Dahi kafalar
New member
Hiroshi S. ile birkaç yıl önce Tokyo’da sosyal olarak izole edilmiş Japonlar için bir destek grubunda tanıştım.
43 yaşında, kabarık tüylü bir yelek giymiş, zincirleme sigara içen biri, kabaca “aşırı münzeviler” olarak tercüme edilen hikikomori olarak bilinen tahmini bir milyon veya daha fazla Japondan biriydi. Tipik olarak erkekler, 30 ila 50 yaşları arasında, işsiz veya eksik istihdam, Japonya’nın 1990’lardan bu yana devam eden ekonomik rahatsızlığının çalışma hayatlarını düzene sokmalarını engellemesinden sonra toplumdan büyük ölçüde çekildiler.
Tam adının kullanılmamasını isteyen Hiroshi, yaklaşık 20 yıl önce Japonya’nın kurumsal iş piyasasından düştü ve pop kültürü malları için kredi kartı borcunu biriktirdiği evlerinde yaşlanan, anlayışsız ebeveynlerinin geçimini sağlıyordu. Hatta intiharı bile düşündü.
“Japonya değişti,” dedi bana, neslinin elindeki küçülen fırsatlara ve umutlara atıfta bulundu.
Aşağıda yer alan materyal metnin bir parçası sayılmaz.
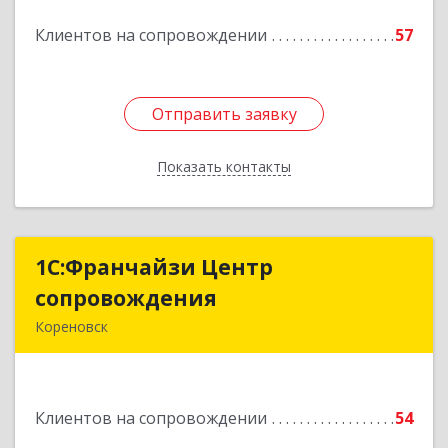
Подробнее
Клиентов на сопровождении
57
Отправить заявку
Отправить заявку
Показать контакты
Назад
1С:Франчайзи Центр
1С:Франчайзи Центр
сопровождения
сопровождения
Кореновск
Подробнее
Клиентов на сопровождении
54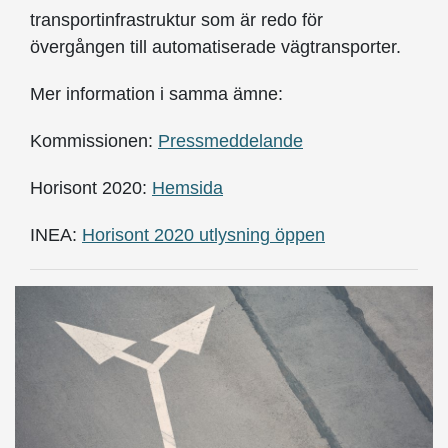
transportinfrastruktur som är redo för
övergången till automatiserade vägtransporter.
Mer information i samma ämne:
Kommissionen:
Pressmeddelande
Horisont 2020:
Hemsida
INEA:
Horisont 2020 utlysning öppen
Gözlerimin içine hiç bakmadı.
Bu 2017’deydi. O zamandan beri Japonya, hikikomorilerin ya da ait oldukları ekonomik olarak marjinalleşmiş bireylerden oluşan çok daha büyük kayıp kuşağın çaresizliğini gidermek için çok az şey yaptı.
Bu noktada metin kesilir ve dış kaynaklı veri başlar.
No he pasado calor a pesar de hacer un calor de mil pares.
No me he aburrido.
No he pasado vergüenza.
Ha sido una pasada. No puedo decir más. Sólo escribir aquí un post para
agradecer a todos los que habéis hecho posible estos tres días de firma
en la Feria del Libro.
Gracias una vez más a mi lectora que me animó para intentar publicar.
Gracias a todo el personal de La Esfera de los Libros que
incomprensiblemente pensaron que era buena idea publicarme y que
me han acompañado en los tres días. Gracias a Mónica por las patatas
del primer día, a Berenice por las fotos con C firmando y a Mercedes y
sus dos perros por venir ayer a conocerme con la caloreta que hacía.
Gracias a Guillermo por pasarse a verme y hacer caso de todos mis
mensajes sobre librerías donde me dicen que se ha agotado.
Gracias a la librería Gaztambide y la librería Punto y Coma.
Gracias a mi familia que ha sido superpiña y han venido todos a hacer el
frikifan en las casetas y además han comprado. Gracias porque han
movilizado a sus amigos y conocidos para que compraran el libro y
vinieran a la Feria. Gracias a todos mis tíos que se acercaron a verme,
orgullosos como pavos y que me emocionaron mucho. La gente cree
Yıllardır devam eden ulusal bir ruh sağlığı ve istihdam krizi ve bunun Covid pandemisi tarafından daha da kötüleştiğine dair endişeler var. Ancak siyasi liderler ve stoacı uyum ve istikrarlı istihdama değer veren bir toplum, krizle yüzleşmek için irade ve araçları temelde toplayamıyor gibi görünüyor.
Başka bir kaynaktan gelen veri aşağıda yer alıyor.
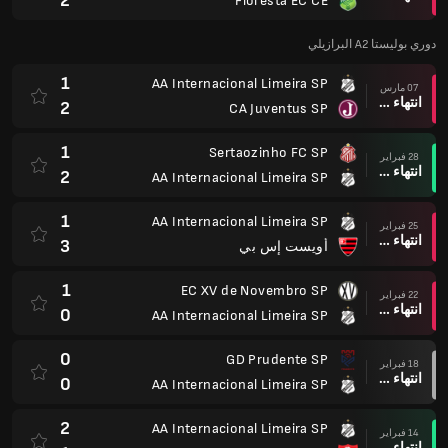
2
Floresta EC CE
دوري بوليستا A2 البرازيلي
1
AA Internacional Limeira SP
07 مارس
انتهاء وقت المباراة
2
CA Juventus SP
1
Sertaozinho FC SP
28 فبراير
انتهاء وقت المباراة
2
AA Internacional Limeira SP
1
AA Internacional Limeira SP
25 فبراير
انتهاء وقت المباراة
3
أويست إس بي
1
EC XV de Novembro SP
22 فبراير
انتهاء وقت المباراة
0
AA Internacional Limeira SP
0
GD Prudente SP
18 فبراير
انتهاء وقت المباراة
0
AA Internacional Limeira SP
2
AA Internacional Limeira SP
14 فبراير
انتهاء وقت المباراة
Japonya’nın kayıp neslinin, ülkenin hala tamamen sarsmak için mücadele ettiği onlarca yıllık ekonomik durgunluk sırasında reşit olan erkek ve kadından oluşan 17 milyon kadar olduğu tahmin ediliyor.
Eski Japon başbakanı Shinzo Abe’nin Temmuz ayında öldürülmesinin ardından, onların çıkmazı yeniden kamuoyunun gözü önünde oldu. O sırada 41 yaşındaki Tetsuya Yamagami tarafından vurularak öldürüldü ve cinayetten bir gün önce bir blog yazarına bir mektup göndererek Bay Abe’nin Liberal Demokrat Partisi ile uzun süredir bağları olan Birleşme Kilisesi’ni “ailemi ve ailemi yok etmekle” suçladı. iflasa sürükler.” Bir üye olan Bay Yamagami’nin annesi kiliseye büyük bağışlar yapmıştı.
Bay Yamagami’nin kayıp nesilden olmasının cinayette bir etken olduğuna dair henüz hiçbir ayrıntı ortaya çıkmadı. Ama bazı Japonlar
43 yaşında, kabarık tüylü bir yelek giymiş, zincirleme sigara içen biri, kabaca “aşırı münzeviler” olarak tercüme edilen hikikomori olarak bilinen tahmini bir milyon veya daha fazla Japondan biriydi. Tipik olarak erkekler, 30 ila 50 yaşları arasında, işsiz veya eksik istihdam, Japonya’nın 1990’lardan bu yana devam eden ekonomik rahatsızlığının çalışma hayatlarını düzene sokmalarını engellemesinden sonra toplumdan büyük ölçüde çekildiler.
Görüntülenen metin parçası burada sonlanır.